Content starts

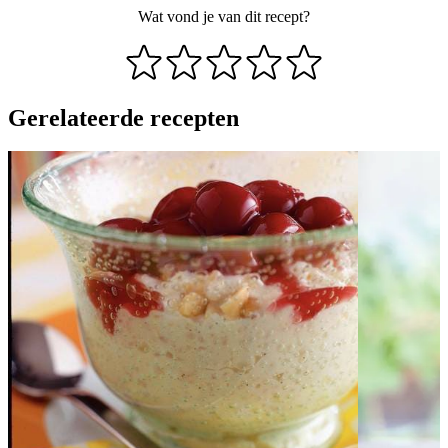
Wat vond je van dit recept?
Gerelateerde recepten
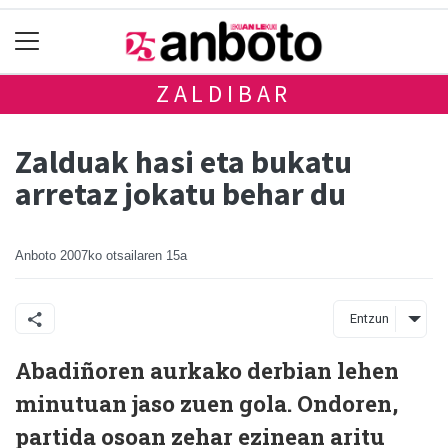
ZALDIBAR
Zalduak hasi eta bukatu
arretaz jokatu behar du
Anboto
2007ko otsailaren 15a
Entzun
Abadiñoren aurkako derbian lehen
minutuan jaso zuen gola. Ondoren,
partida osoan zehar ezinean aritu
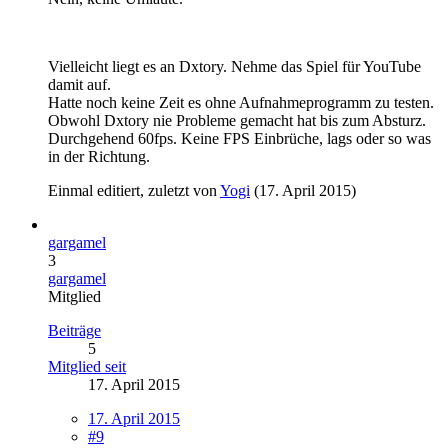
Vielleicht liegt es an Dxtory. Nehme das Spiel für YouTube
damit auf.
Hatte noch keine Zeit es ohne Aufnahmeprogramm zu testen.
Obwohl Dxtory nie Probleme gemacht hat bis zum Absturz.
Durchgehend 60fps. Keine FPS Einbrüche, lags oder so was
in der Richtung.
Einmal editiert, zuletzt von
Yogi
(
17. April 2015
)
gargamel
3
gargamel
Mitglied
Beiträge
5
Mitglied seit
17. April 2015
17. April 2015
#9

Content ends

Brief
Leave the pictures aside and output each entry exactly as it stands.

Answer section
Wat vond je van dit recept?
Gerelateerde recepten
ZALDIBAR
Zalduak hasi eta bukatu
arretaz jokatu behar du
Anboto
2007ko otsailaren 15a
Entzun
Abadiñoren aurkako derbian lehen
minutuan jaso zuen gola. Ondoren,
partida osoan zehar ezinean aritu
Vielleicht liegt es an Dxtory. Nehme das Spiel für YouTube
damit auf.
Hatte noch keine Zeit es ohne Aufnahmeprogramm zu testen.
Obwohl Dxtory nie Probleme gemacht hat bis zum Absturz.
Durchgehend 60fps. Keine FPS Einbrüche, lags oder so was
in der Richtung.
Einmal editiert, zuletzt von
Yogi
(
17. April 2015
)
gargamel
3
gargamel
Mitglied
Beiträge
5
Mitglied seit
17. April 2015
17. April 2015
#9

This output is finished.